# Scooters



## FrancescaBombshell (Aug 22, 2011)

I am hoping some one will be able to help me with this issue. In Feb. I will be taking my children to Disney. The problem i'm having is finding a scooter rental place that rents scooters for people over 500lbs.


----------



## Fallenangel2904 (Aug 22, 2011)

I may not be that much help here but I know there are several ladies here who have gone to Disney and used Scooters. Hopefully someone can be of help to you! I believe Heather has been to Disney before and used a scooter- I'm not too sure but I remember reading/hearing a story about that before, I would shoot her a PM she may be able to give you some help. Or someone with more knowledge then me hopefully will come along here lol. 

From what I hear they are very fat friendly down there though. Good luck and have a blast at Disney!!


----------



## ThatFatGirl (Aug 22, 2011)

I was going to suggest sending a PM to Heather too!  Also, check out some threads from the Dimensions 2009 bash.

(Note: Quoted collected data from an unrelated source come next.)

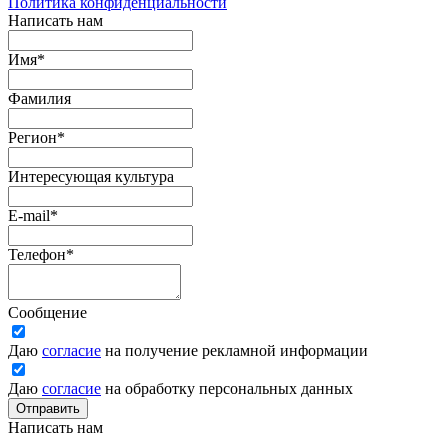
Политика конфиденциальности
Написать нам
Имя
*
Фамилия
Регион
*
Интересующая культура
E-mail
*
Телефон
*
Сообщение
Даю
согласие
на получение рекламной информации
Даю
согласие
на обработку персональных данных
Отправить
Написать нам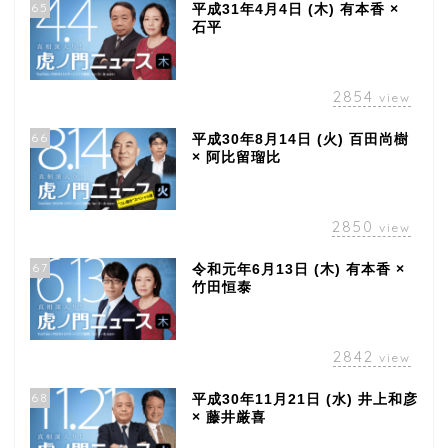
65
平成31年4月4日 (木) 有本香 ×
石平
2854
view
66
平成30年8月14日 (火) 百田尚樹
× 阿比留瑠比
2850
view
67
令和元年6月13日 (木) 有本香 ×
竹田恒泰
2842
view
68
平成30年11月21日 (水) 井上和彦
× 藤井厳喜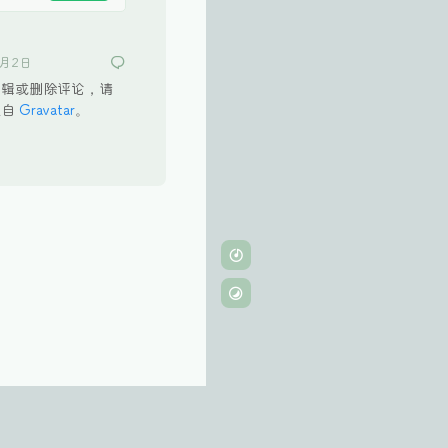
2月2日
编辑或删除评论，请
来自
Gravatar
。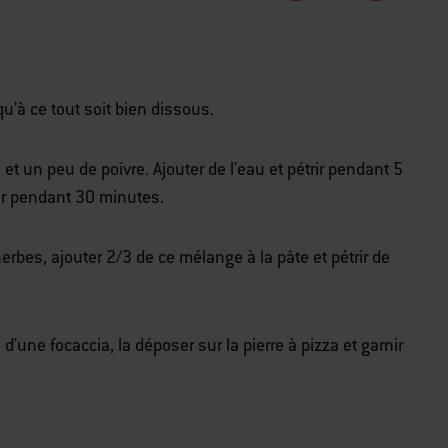
qu'à ce tout soit bien dissous.
le et un peu de poivre. Ajouter de l'eau et pétrir pendant 5
ver pendant 30 minutes.
erbes, ajouter 2/3 de ce mélange à la pâte et pétrir de
e d'une focaccia, la déposer sur la pierre à pizza et garnir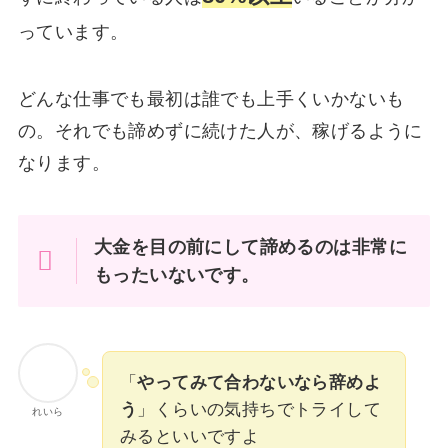
っています。
どんな仕事でも最初は誰でも上手くいかないも
の。それでも諦めずに続けた人が、稼げるように
なります。
大金を目の前にして諦めるのは非常に
もったいないです。
「
やってみて合わないなら辞めよ
う
」くらいの気持ちでトライして
れいら
みるといいですよ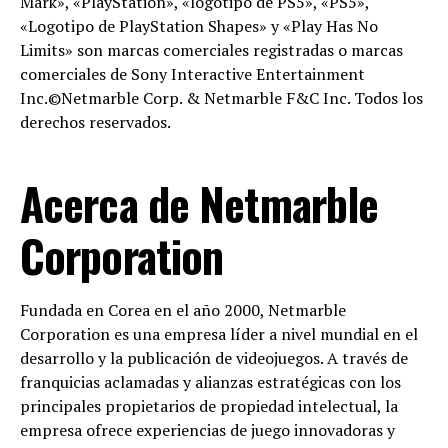
Mark», «PlayStation», «logotipo de PS5», «PS5»,
«Logotipo de PlayStation Shapes» y «Play Has No
Limits» son marcas comerciales registradas o marcas
comerciales de Sony Interactive Entertainment
Inc.©Netmarble Corp. & Netmarble F&C Inc. Todos los
derechos reservados.
Acerca de Netmarble
Corporation
Fundada en Corea en el año 2000, Netmarble
Corporation es una empresa líder a nivel mundial en el
desarrollo y la publicación de videojuegos. A través de
franquicias aclamadas y alianzas estratégicas con los
principales propietarios de propiedad intelectual, la
empresa ofrece experiencias de juego innovadoras y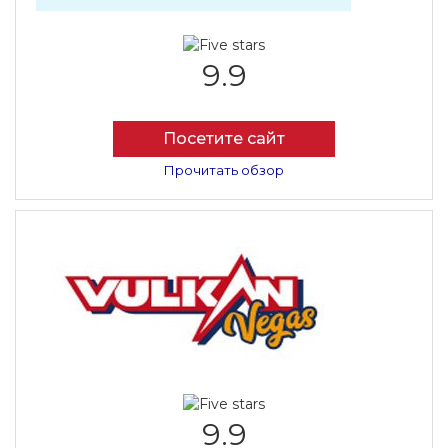
9.9
Посетите сайт
Прочитать обзор
9.9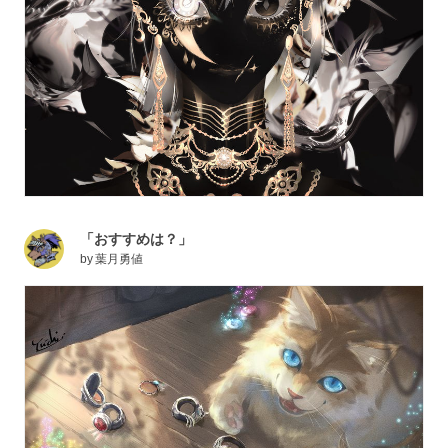
「おすすめは？」
by
葉月勇値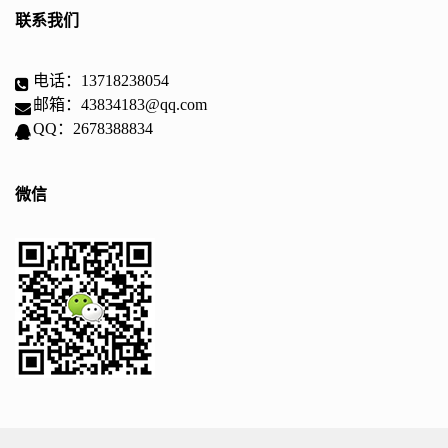
联系我们
电话：13718238054
邮箱：43834183@qq.com
QQ：2678388834
微信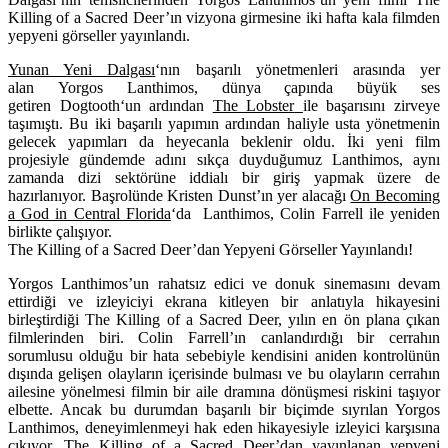
Killing of a Sacred Deer’ın vizyona girmesine iki hafta kala filmden
yepyeni görseller yayınlandı.
Yunan Yeni Dalgası
‘nın başarılı yönetmenleri arasında yer
alan
Yorgos Lanthimos
, dünya çapında büyük ses
getiren
Dogtooth
‘un ardından
The Lobster
ile başarısını zirveye
taşımıştı. Bu iki başarılı yapımın ardından haliyle usta yönetmenin
gelecek yapımları da heyecanla beklenir oldu. İki yeni film
projesiyle gündemde adını sıkça duyduğumuz Lanthimos, aynı
zamanda dizi sektörüne iddialı bir giriş yapmak üzere de
hazırlanıyor. Başrolünde Kristen Dunst’ın yer alacağı
On Becoming
a God in Central Florida
‘da Lanthimos, Colin Farrell ile yeniden
birlikte çalışıyor.
The Killing of a Sacred Deer’dan Yepyeni Görseller Yayınlandı!
Yorgos Lanthimos’un rahatsız edici ve donuk sinemasını devam
ettirdiği ve izleyiciyi ekrana kitleyen bir anlatıyla hikayesini
birleştirdiği
The Killing of a Sacred Deer
, yılın en ön plana çıkan
filmlerinden biri. Colin Farrell’ın canlandırdığı bir cerrahın
sorumlusu olduğu bir hata sebebiyle kendisini aniden kontrolünün
dışında gelişen olayların içerisinde bulması ve bu olayların cerrahın
ailesine yönelmesi filmin bir aile dramına dönüşmesi riskini taşıyor
elbette. Ancak bu durumdan başarılı bir biçimde sıyrılan Yorgos
Lanthimos, deneyimlenmeyi hak eden hikayesiyle izleyici karşısına
çıkıyor. The Killing of a Sacred Deer’dan yayınlanan yepyeni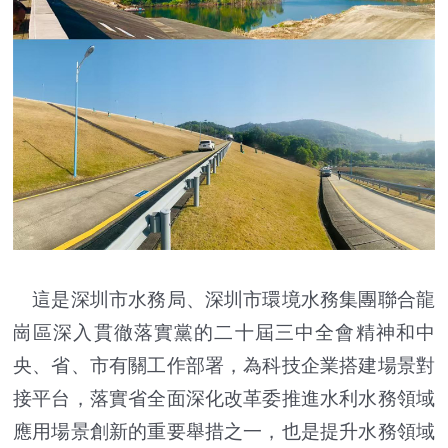
這是深圳市水務局、深圳市環境水務集團聯合龍
崗區深入貫徹落實黨的二十屆三中全會精神和中
央、省、市有關工作部署，為科技企業搭建場景對
接平台，落實省全面深化改革委推進水利水務領域
應用場景創新的重要舉措之一，也是提升水務領域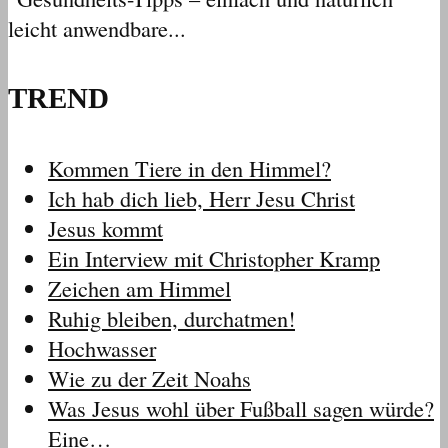
leicht anwendbare...
TREND
Kommen Tiere in den Himmel?
Ich hab dich lieb, Herr Jesu Christ
Jesus kommt
Ein Interview mit Christopher Kramp
Zeichen am Himmel
Ruhig bleiben, durchatmen!
Hochwasser
Wie zu der Zeit Noahs
Was Jesus wohl über Fußball sagen würde?
Eine…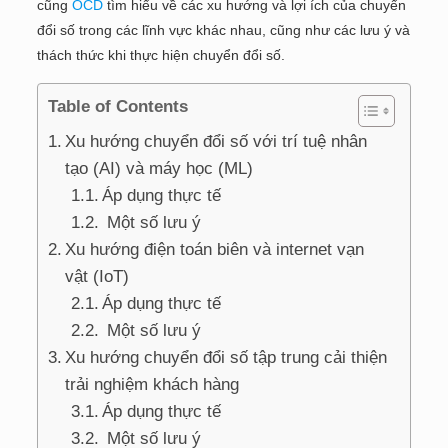
cũng
OCD
tìm hiểu về các xu hướng và lợi ích của chuyển
đổi số trong các lĩnh vực khác nhau, cũng như các lưu ý và
thách thức khi thực hiện chuyển đổi số.
Table of Contents
Xu hướng chuyển đổi số với trí tuệ nhân
tạo (AI) và máy học (ML)
Áp dụng thực tế
Một số lưu ý
Xu hướng điện toán biên và internet vạn
vật (IoT)
Áp dụng thực tế
Một số lưu ý
Xu hướng chuyển đổi số tập trung cải thiện
trải nghiệm khách hàng
Áp dụng thực tế
Một số lưu ý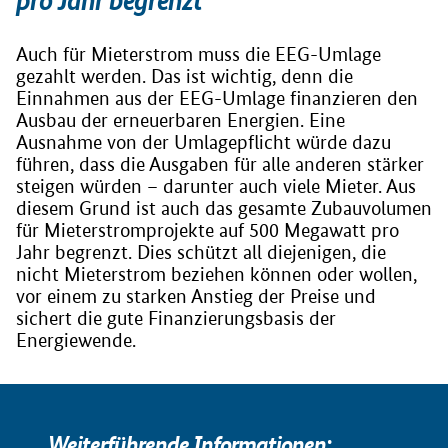
pro Jahr begrenzt
Auch für Mieterstrom muss die EEG-Umlage
gezahlt werden. Das ist wichtig, denn die
Einnahmen aus der EEG-Umlage finanzieren den
Ausbau der erneuerbaren Energien. Eine
Ausnahme von der Umlagepflicht würde dazu
führen, dass die Ausgaben für alle anderen stärker
steigen würden – darunter auch viele Mieter. Aus
diesem Grund ist auch das gesamte Zubauvolumen
für Mieterstromprojekte auf 500 Megawatt pro
Jahr begrenzt. Dies schützt all diejenigen, die
nicht Mieterstrom beziehen können oder wollen,
vor einem zu starken Anstieg der Preise und
sichert die gute Finanzierungsbasis der
Energiewende.
Weiterführende Informationen: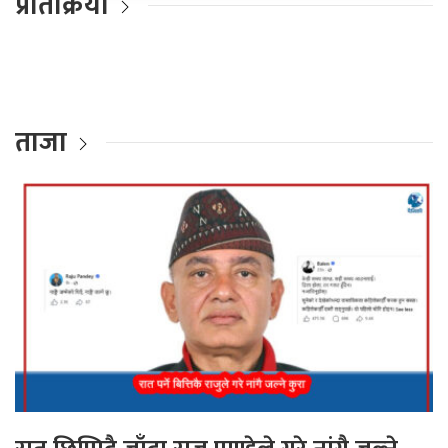
प्रतिक्रिया
ताजा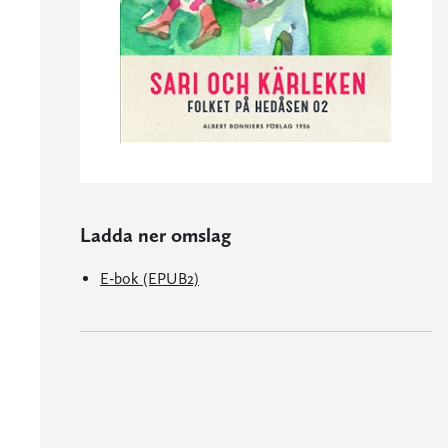
Ladda ner omslag
E-bok (EPUB2)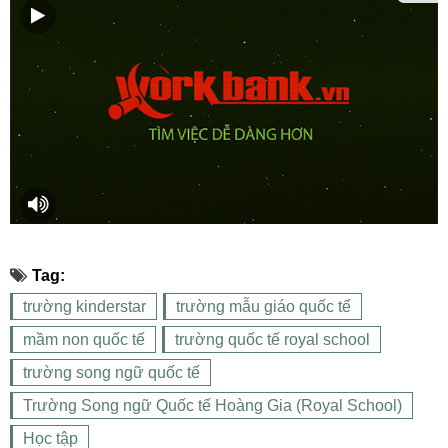
Tag:
trường kinderstar
trường mẫu giáo quốc tế
mầm non quốc tế
trường quốc tế royal school
trường song ngữ quốc tế
Trường Song ngữ Quốc tế Hoàng Gia (Royal School)
Học tập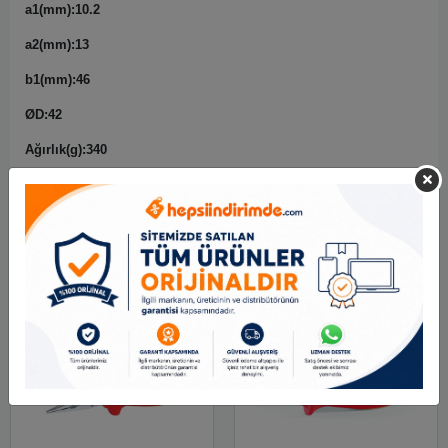
a1(mm):10.2
a2(mm):13
b1(mm):46
ØD:42
Ağırlık(g):340
Benzer Ürünler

There are at least a couple threads that might have some helpful info to you, one on scooters and one on accessibility at the airport and theme parks in Orlando.

Good luck and enjoy!


----------



## Tania (Aug 22, 2011)

Allears.net has an entire section dedicated to accessibility, including a whole subsection dedicated to size issues! They cover the scooter issue.


----------



## FrancescaBombshell (Aug 22, 2011)

Thank you all so much! I knew this would be the place that i would find help!:wubu::wubu::wubu::smitten::bow:


----------